Saved data entries:
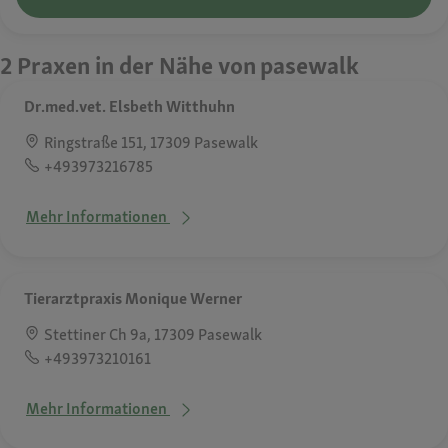
2 Praxen in der Nähe von pasewalk
Dr.med.vet. Elsbeth Witthuhn
Ringstraße 151, 17309 Pasewalk
+493973216785
Mehr Informationen
Tierarztpraxis Monique Werner
Stettiner Ch 9a, 17309 Pasewalk
+493973210161
Mehr Informationen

Task objective | The answer should hold the lines from the one containing "Stettiner Ch 9a, 17309 Pasewalk" through the end of the entries above, set down exactly, with both ends included.

Worked solution |
Stettiner Ch 9a, 17309 Pasewalk
+493973210161
Mehr Informationen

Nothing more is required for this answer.